> **WHAT IS EXPECTED**: Copy each record below faithfully, leaving out images.

[Stored data entries]
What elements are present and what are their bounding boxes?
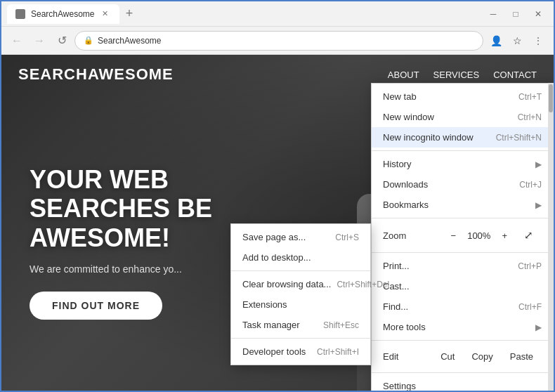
cta-button[interactable]: FIND OUT MORE — [30, 292, 162, 320]
account-button[interactable]: 👤 — [486, 31, 506, 51]
submenu-extensions[interactable]: Extensions — [231, 294, 370, 315]
menu-scrollbar[interactable] — [548, 83, 554, 391]
menu-more-tools[interactable]: More tools ▶ — [372, 317, 553, 337]
menu-sep-4 — [372, 340, 553, 341]
browser-window: SearchAwesome ✕ + ─ □ ✕ ← → ↺ 🔒 SearchAw… — [0, 0, 555, 392]
zoom-plus-button[interactable]: + — [493, 228, 516, 244]
menu-new-window[interactable]: New window Ctrl+N — [372, 107, 553, 127]
forward-button[interactable]: → — [30, 31, 49, 51]
webpage-content: SEARCHAWESOME ABOUT SERVICES CONTACT YOU… — [1, 55, 554, 391]
site-logo: SEARCHAWESOME — [18, 65, 174, 84]
submenu-separator-2 — [231, 338, 370, 339]
more-tools-submenu: Save page as... Ctrl+S Add to desktop...… — [230, 223, 371, 365]
minimize-button[interactable]: ─ — [483, 6, 503, 22]
maximize-button[interactable]: □ — [506, 6, 525, 22]
main-context-menu: New tab Ctrl+T New window Ctrl+N New inc… — [371, 83, 554, 391]
menu-sep-2 — [372, 218, 553, 218]
menu-print[interactable]: Print... Ctrl+P — [372, 256, 553, 276]
nav-about[interactable]: ABOUT — [388, 70, 419, 80]
title-bar: SearchAwesome ✕ + ─ □ ✕ — [1, 1, 554, 27]
nav-contact[interactable]: CONTACT — [493, 70, 537, 80]
menu-bookmarks[interactable]: Bookmarks ▶ — [372, 195, 553, 215]
nav-services[interactable]: SERVICES — [433, 70, 480, 80]
tab-favicon — [15, 9, 25, 19]
menu-sep-1 — [372, 150, 553, 151]
url-text: SearchAwesome — [98, 36, 474, 46]
menu-new-tab[interactable]: New tab Ctrl+T — [372, 86, 553, 107]
menu-edit-row: Edit Cut Copy Paste — [372, 344, 553, 370]
tab-label: SearchAwesome — [31, 9, 95, 19]
browser-tab[interactable]: SearchAwesome ✕ — [7, 4, 119, 24]
submenu-add-to-desktop[interactable]: Add to desktop... — [231, 247, 370, 268]
submenu-task-manager[interactable]: Task manager Shift+Esc — [231, 315, 370, 335]
security-icon: 🔒 — [84, 36, 93, 45]
context-menu-wrapper: Save page as... Ctrl+S Add to desktop...… — [371, 83, 554, 391]
menu-zoom-row: Zoom − 100% + ⤢ — [372, 221, 553, 249]
refresh-button[interactable]: ↺ — [52, 31, 72, 51]
bookmark-button[interactable]: ☆ — [507, 31, 527, 51]
submenu-developer-tools[interactable]: Developer tools Ctrl+Shift+I — [231, 341, 370, 362]
menu-button[interactable]: ⋮ — [528, 31, 548, 51]
new-tab-button[interactable]: + — [119, 4, 139, 24]
submenu-clear-browsing[interactable]: Clear browsing data... Ctrl+Shift+Del — [231, 274, 370, 294]
address-bar[interactable]: 🔒 SearchAwesome — [74, 31, 483, 51]
menu-downloads[interactable]: Downloads Ctrl+J — [372, 174, 553, 195]
zoom-value: 100% — [464, 230, 493, 241]
tab-close-button[interactable]: ✕ — [100, 9, 110, 19]
menu-cast[interactable]: Cast... — [372, 276, 553, 296]
edit-copy-button[interactable]: Copy — [463, 348, 501, 365]
zoom-minus-button[interactable]: − — [443, 228, 465, 244]
window-controls: ─ □ ✕ — [483, 6, 548, 22]
site-nav-links: ABOUT SERVICES CONTACT — [388, 70, 537, 80]
back-button[interactable]: ← — [7, 31, 27, 51]
nav-right-icons: 👤 ☆ ⋮ — [486, 31, 548, 51]
hero-subtitle: We are committed to enhance yo... — [30, 263, 182, 275]
menu-settings[interactable]: Settings — [372, 376, 553, 391]
close-button[interactable]: ✕ — [528, 6, 548, 22]
edit-cut-button[interactable]: Cut — [432, 348, 463, 365]
menu-find[interactable]: Find... Ctrl+F — [372, 296, 553, 317]
menu-sep-5 — [372, 372, 553, 373]
menu-history[interactable]: History ▶ — [372, 154, 553, 174]
submenu-save-page[interactable]: Save page as... Ctrl+S — [231, 227, 370, 247]
submenu-separator-1 — [231, 270, 370, 271]
menu-new-incognito[interactable]: New incognito window Ctrl+Shift+N — [372, 127, 553, 148]
scrollbar-thumb[interactable] — [549, 84, 553, 112]
menu-sep-3 — [372, 252, 553, 253]
edit-paste-button[interactable]: Paste — [502, 348, 542, 365]
navigation-bar: ← → ↺ 🔒 SearchAwesome 👤 ☆ ⋮ — [1, 27, 554, 55]
zoom-fullscreen-button[interactable]: ⤢ — [516, 226, 542, 244]
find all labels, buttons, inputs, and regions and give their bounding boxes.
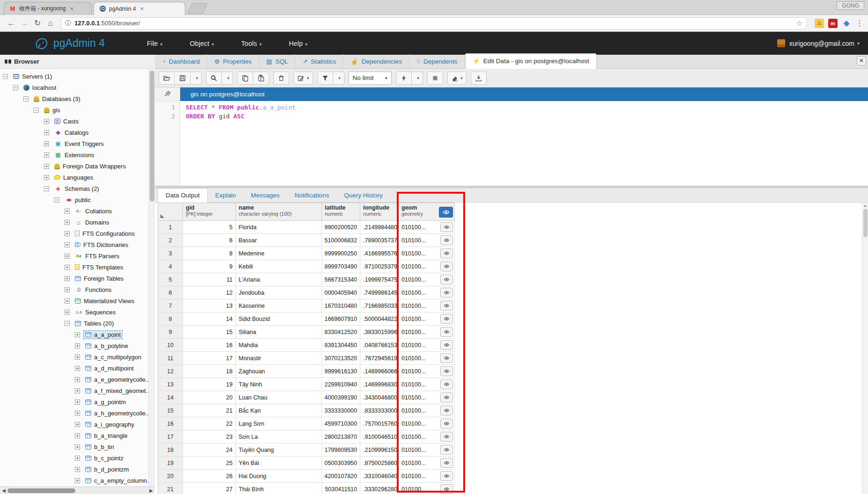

> **ANSWER BELOW**:
What elements are present and what are their bounding boxes?
cta-button[interactable]: FIND OUT MORE — [30, 292, 162, 320]
account-button[interactable]: 👤 — [486, 31, 506, 51]
submenu-extensions[interactable]: Extensions — [231, 294, 370, 315]
menu-scrollbar[interactable] — [548, 83, 554, 391]
menu-more-tools[interactable]: More tools ▶ — [372, 317, 553, 337]
menu-sep-4 — [372, 340, 553, 341]
browser-window: SearchAwesome ✕ + ─ □ ✕ ← → ↺ 🔒 SearchAw… — [0, 0, 555, 392]
zoom-plus-button[interactable]: + — [493, 228, 516, 244]
menu-new-window[interactable]: New window Ctrl+N — [372, 107, 553, 127]
forward-button[interactable]: → — [30, 31, 49, 51]
webpage-content: SEARCHAWESOME ABOUT SERVICES CONTACT YOU… — [1, 55, 554, 391]
site-logo: SEARCHAWESOME — [18, 65, 174, 84]
submenu-separator-2 — [231, 338, 370, 339]
more-tools-submenu: Save page as... Ctrl+S Add to desktop...… — [230, 223, 371, 365]
minimize-button[interactable]: ─ — [483, 6, 503, 22]
maximize-button[interactable]: □ — [506, 6, 525, 22]
main-context-menu: New tab Ctrl+T New window Ctrl+N New inc… — [371, 83, 554, 391]
menu-sep-2 — [372, 218, 553, 218]
menu-print[interactable]: Print... Ctrl+P — [372, 256, 553, 276]
nav-about[interactable]: ABOUT — [388, 70, 419, 80]
title-bar: SearchAwesome ✕ + ─ □ ✕ — [1, 1, 554, 27]
nav-contact[interactable]: CONTACT — [493, 70, 537, 80]
menu-bookmarks[interactable]: Bookmarks ▶ — [372, 195, 553, 215]
nav-services[interactable]: SERVICES — [433, 70, 480, 80]
tab-favicon — [15, 9, 25, 19]
menu-sep-1 — [372, 150, 553, 151]
url-text: SearchAwesome — [98, 36, 474, 46]
menu-new-tab[interactable]: New tab Ctrl+T — [372, 86, 553, 107]
menu-edit-row: Edit Cut Copy Paste — [372, 344, 553, 370]
tab-label: SearchAwesome — [31, 9, 95, 19]
browser-tab[interactable]: SearchAwesome ✕ — [7, 4, 119, 24]
submenu-add-to-desktop[interactable]: Add to desktop... — [231, 247, 370, 268]
submenu-task-manager[interactable]: Task manager Shift+Esc — [231, 315, 370, 335]
security-icon: 🔒 — [84, 36, 93, 45]
context-menu-wrapper: Save page as... Ctrl+S Add to desktop...… — [371, 83, 554, 391]
menu-zoom-row: Zoom − 100% + ⤢ — [372, 221, 553, 249]
refresh-button[interactable]: ↺ — [52, 31, 72, 51]
bookmark-button[interactable]: ☆ — [507, 31, 527, 51]
submenu-developer-tools[interactable]: Developer tools Ctrl+Shift+I — [231, 341, 370, 362]
menu-button[interactable]: ⋮ — [528, 31, 548, 51]
new-tab-button[interactable]: + — [119, 4, 139, 24]
submenu-clear-browsing[interactable]: Clear browsing data... Ctrl+Shift+Del — [231, 274, 370, 294]
address-bar[interactable]: 🔒 SearchAwesome — [74, 31, 483, 51]
menu-downloads[interactable]: Downloads Ctrl+J — [372, 174, 553, 195]
zoom-value: 100% — [464, 230, 493, 241]
tab-close-button[interactable]: ✕ — [100, 9, 110, 19]
menu-cast[interactable]: Cast... — [372, 276, 553, 296]
edit-copy-button[interactable]: Copy — [463, 348, 501, 365]
zoom-minus-button[interactable]: − — [443, 228, 465, 244]
window-controls: ─ □ ✕ — [483, 6, 548, 22]
site-nav-links: ABOUT SERVICES CONTACT — [388, 70, 537, 80]
back-button[interactable]: ← — [7, 31, 27, 51]
nav-right-icons: 👤 ☆ ⋮ — [486, 31, 548, 51]
hero-subtitle: We are committed to enhance yo... — [30, 263, 182, 275]
menu-settings[interactable]: Settings — [372, 376, 553, 391]
close-button[interactable]: ✕ — [528, 6, 548, 22]
edit-cut-button[interactable]: Cut — [432, 348, 463, 365]
menu-find[interactable]: Find... Ctrl+F — [372, 296, 553, 317]
menu-sep-5 — [372, 372, 553, 373]
menu-history[interactable]: History ▶ — [372, 154, 553, 174]
submenu-save-page[interactable]: Save page as... Ctrl+S — [231, 227, 370, 247]
submenu-separator-1 — [231, 270, 370, 271]
menu-new-incognito[interactable]: New incognito window Ctrl+Shift+N — [372, 127, 553, 148]
scrollbar-thumb[interactable] — [549, 84, 553, 112]
menu-sep-3 — [372, 252, 553, 253]
edit-paste-button[interactable]: Paste — [502, 348, 542, 365]
navigation-bar: ← → ↺ 🔒 SearchAwesome 👤 ☆ ⋮ — [1, 27, 554, 55]
zoom-fullscreen-button[interactable]: ⤢ — [516, 226, 542, 244]
find all labels, buttons, inputs, and regions and give their bounding boxes.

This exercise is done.